Card: Bitterblossom | Art: Serena Malyon

The Best Enchanting Tales Cards for Wilds of Eldraine Limited in Every Color

The Best Enchanting Tales Cards for Wilds of Eldraine Limited in Every Color

Wild of Eldraine’s Enchanting Tales set, with the WOT set code, isn’t our first bonus sheet to come with a Standard set. The concept began with Strixhaven’s Mystical Archive, cataloging instants and sorceries throughout Magic’s history with unique art and frames. Artifacts and legendary creatures have also had their time in The Brother’s War and March of the Machines, respectively.

While I was on hiatus during Strixhaven and can’t comment on the quality of the Mystical Archives, the Enchanting Tales bonus sheet is my favorite. It has a tangible impact on the Limited enviroment without defining it. The cards that aren’t Limited playable feel like exciting pulls worth grabbing to flesh out your collection.

This article examines each color’s Enchanting Tales to see which ones are worth picking in Limited. We’re looking for cards that provide tangible value, usually by impacting the board or generating another advantage, such as mana or cards. I’m also evaluating them on how often they’re playable. For example, I’m not going over Impact Tremors in the article; you could convince me to play it in a specific RB deck loaded with multiple copies of Edgewall Pack and Veracious Vermin, but that’s such a narrow configuration it’s hard to do with any regularity. This guide is more interested in the cards you can see and utilize draft after draft.

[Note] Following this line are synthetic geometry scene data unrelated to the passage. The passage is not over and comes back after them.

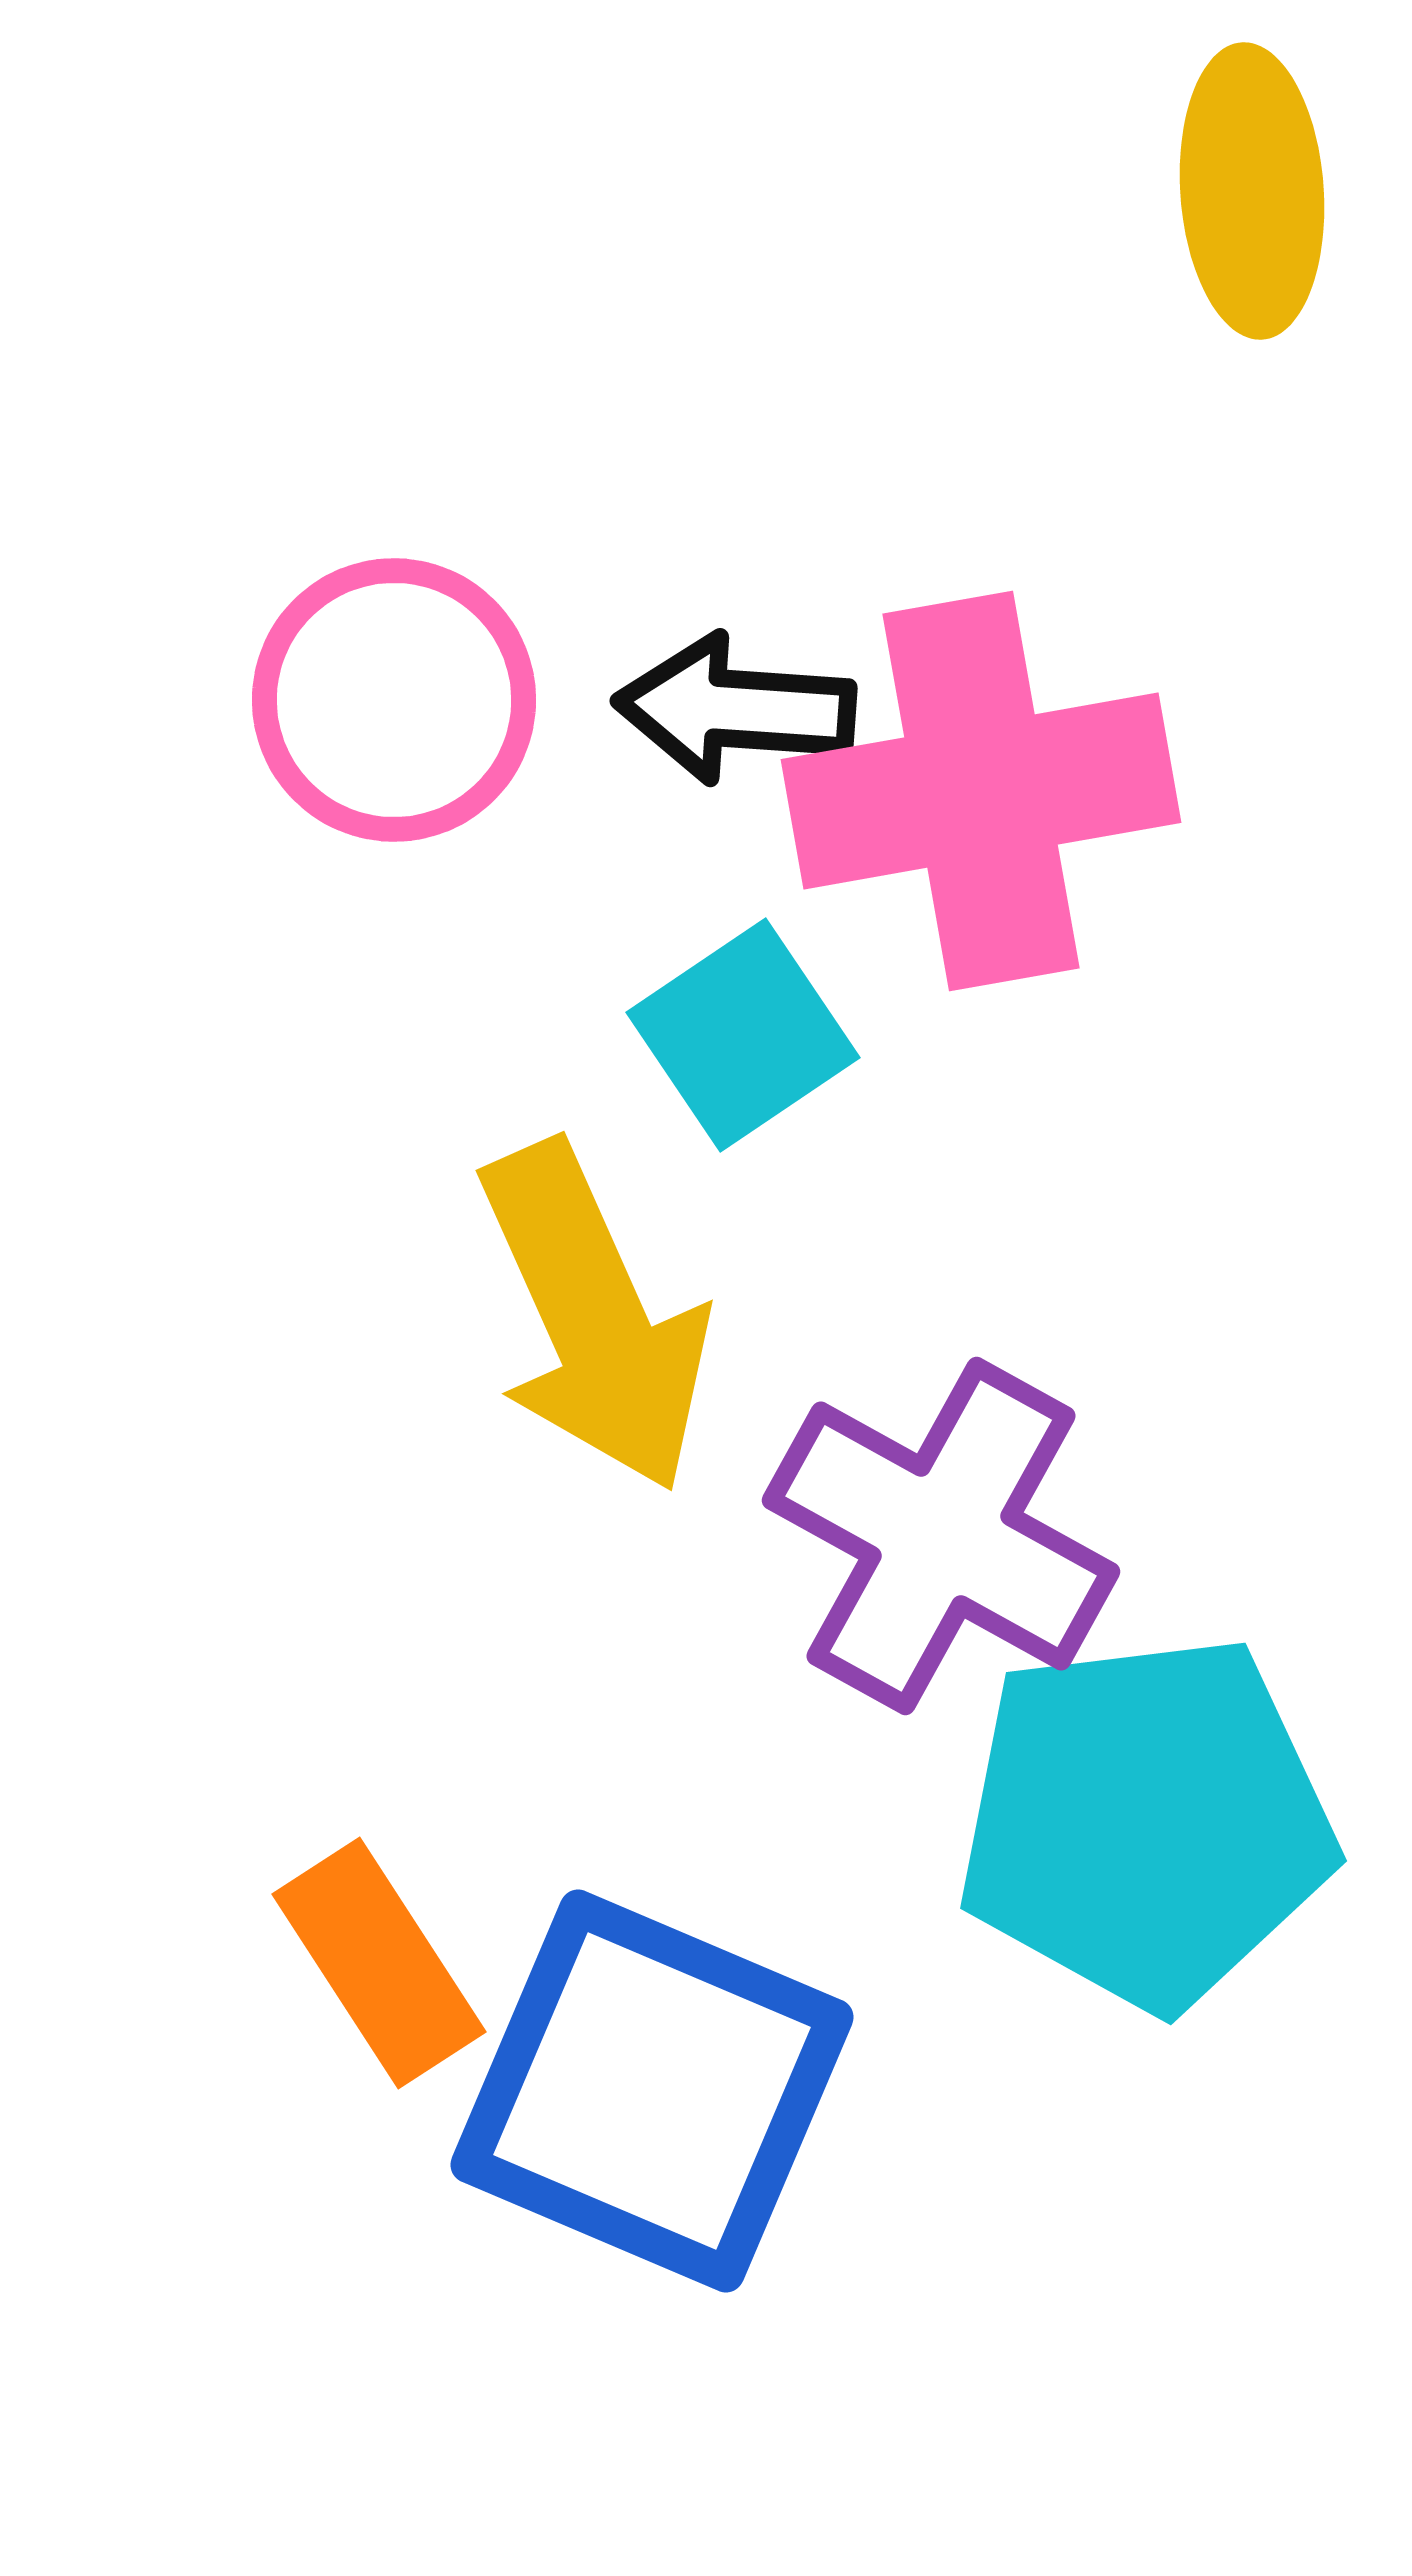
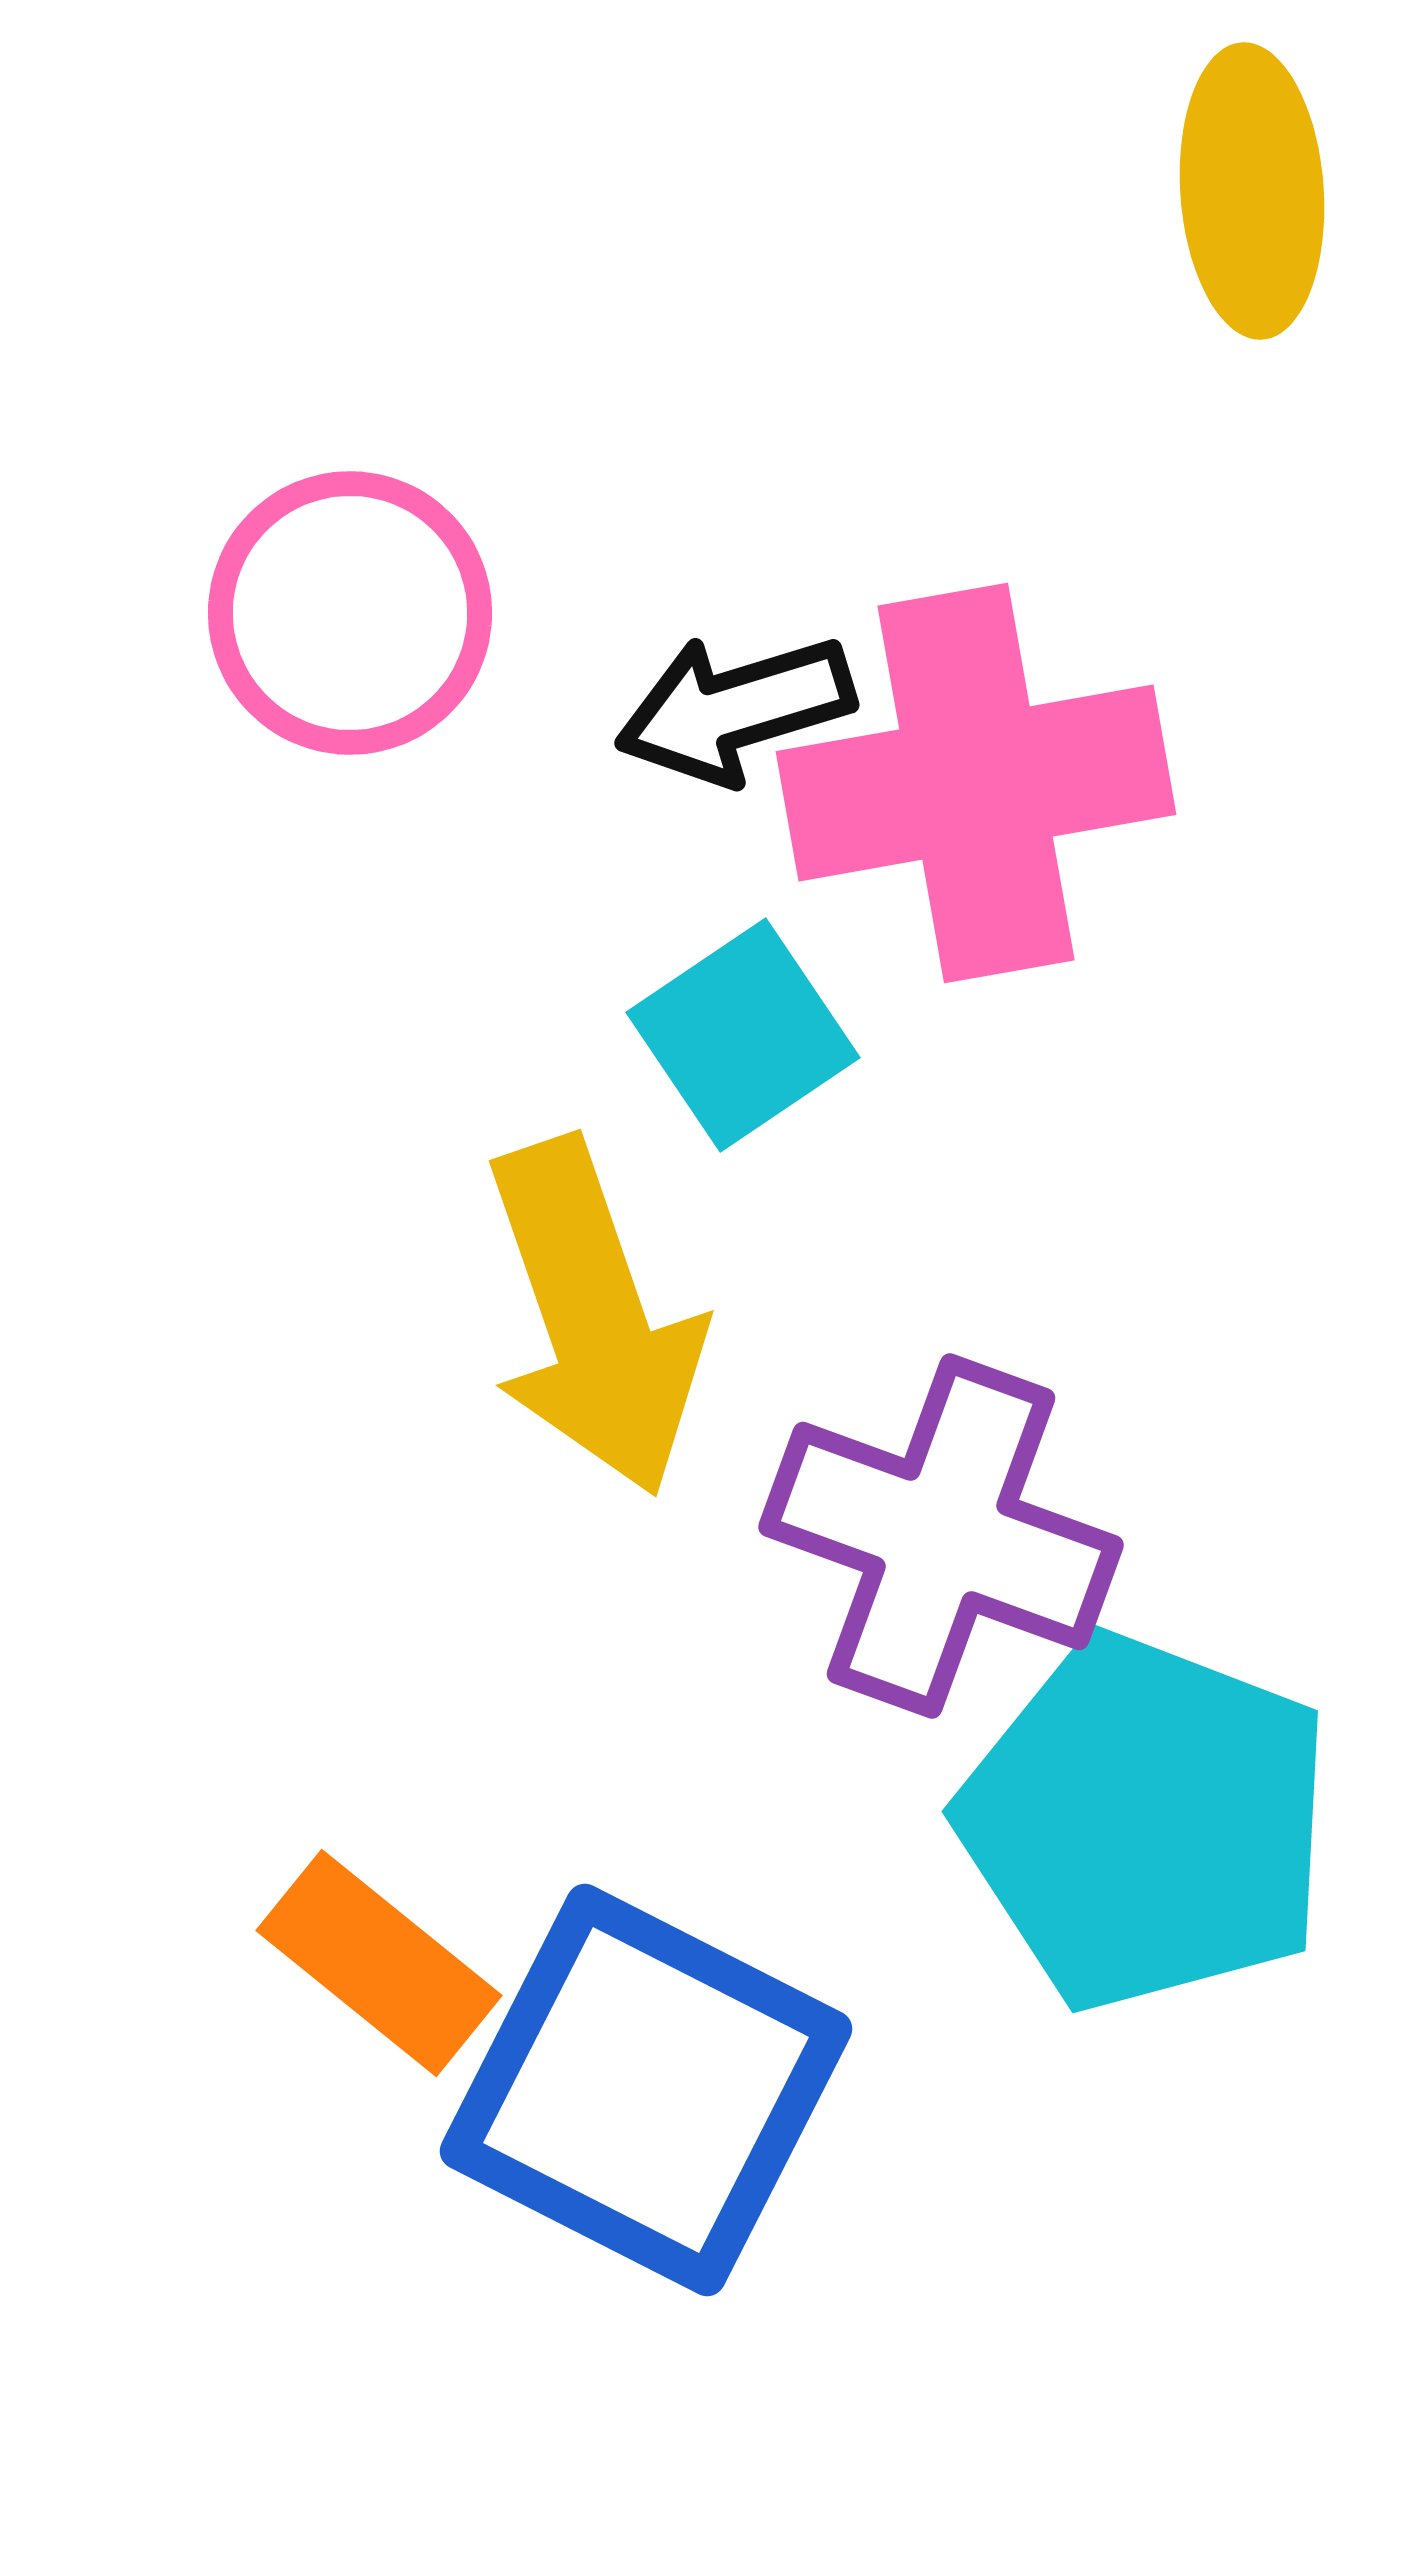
pink circle: moved 44 px left, 87 px up
black arrow: rotated 21 degrees counterclockwise
pink cross: moved 5 px left, 8 px up
yellow arrow: rotated 5 degrees clockwise
purple cross: rotated 9 degrees counterclockwise
cyan pentagon: rotated 28 degrees clockwise
orange rectangle: rotated 18 degrees counterclockwise
blue square: moved 6 px left, 1 px up; rotated 4 degrees clockwise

Each color will also have a list of honorable mentions. These cards are not good in Draft but are expensive/staples in other formats, like Commander, and are worth sacrificing a draft pick for if you want to expand your collection. Think Rhystic Study or Smothering Tithe. It’s also worth noting that the rares and mythic rares on the bonus sheet have anime alternate arts, which tend to be worth a bit more money than their standard counterparts.

White

Honorable Mentions (not for Limited): Blind Obedience, Greater Auramancy, Leyline of Sanctity, Smothering Tithe, Rest in Peace.

Knightly Valor

While Auras can be hit-or-miss in Limited because of the potential two-for-one they offer your opponents, Knightly Valor does a lot of work. This card stabilizes you well against aggressive decks, which are powerful in WOE. You get a large vigilance creature and a second body to block with. Most mid-size blockers become excellent with a +2/+2 buff, and vigilance grants offensive and defensive power to help close the game. Valor also works with the set’s mechanics. This triggers celebration on its own and provides two sources of bargain fodder.

Griffin Aerie

Making a 2/2 flying creature when you gain three life is a strong ability. Thankfully, Food tokens gain us just enough! Griffin Aerie is secretly a multicolor card. White’s Food production is practically nonexistent, so it needs to be paired with at least green for access to lifegain. Aerie is best when splashed in a GB food shell. It’s a pretty easy situation to get yourself into. Nobody else wants Aerie, and there’s plenty of solid fixing, like Prophetic Prism and Brave the Wilds, at common.

Grasp of Fate

Grasp of Fate pulls double duty as a Commander staple and fantastic Limited card. Oblivion Ring effects always offer solid removal at three mana. Grasp of Fate isn’t splashable, but it’s still something any white deck is happy to play. Your opponents can disrupt it with some enchantment removal, but that’s often light in game one, and the removal is still worth playing. Your opponent has to have one of a few cards, or you’ve exiled their creature for three mana.

Land Tax

Land Tax is a deceptively powerful card advantage engine. Drawing a bundle of lands is fantastic. It smooths out your draws, increases your library’s spell density, and even provides fixing. Land Tax greatly increases your range of keepable hands; anything with a Plains and a Land Tax is keepable in most situations. Just make sure to board it out between games if you’re on the play, as you’re unlikely to have fewer lands.

Blue

Honorable Mentions (not for Limited): Fraying Sanity, Intruder Alarm, Kindred Discovery, Omniscience, Rhystic Study.

Compulsion

Firstly, I wouldn’t play Compulsion in Arena Bo1, as it’s a fairly slow card. This is likely better in Sealed than Draft overall since the former is slower and gives you much more time to discard lands. It’s also a fine sideboard card to bring in if you’re playing against a grindy deck and want to get rid of excess lands. It’s a little narrower since you need to be a grindy deck, but it’s also easy to get late since most people don’t want one.

Copy Enchantment

Honestly, I’m still on the fence about whether Copy Enchantment is a powerful draft card or not. This is an enchantment-themed set, but it’s more subtle than the Theros sets that had enchantment creatures. Using this to copy a Role or something just isn’t worth the mana investment. I’d lean towards Copy Enchantment being good in decks with enchantment-based removal spells, like Cooped Up and Grasp of Fate. This card feels like it’s toeing the line of being a secret UW multicolor card or falling into the same trap of Impact Tremors where it needs a hyper-specific shell to work.

Curiosity

Another Aura well worth the risk, Curiosity has the potential to be a powerful card draw engine. It’s at its best in UB faeries, where you can slap it on cheap creatures like Barrow Naughty or Snaremaster Sprite while holding up protection. You only need to draw one card to make it worth playing, and the potential of multiple cards wins a game. It also combos incredibly with Unruly Catapult.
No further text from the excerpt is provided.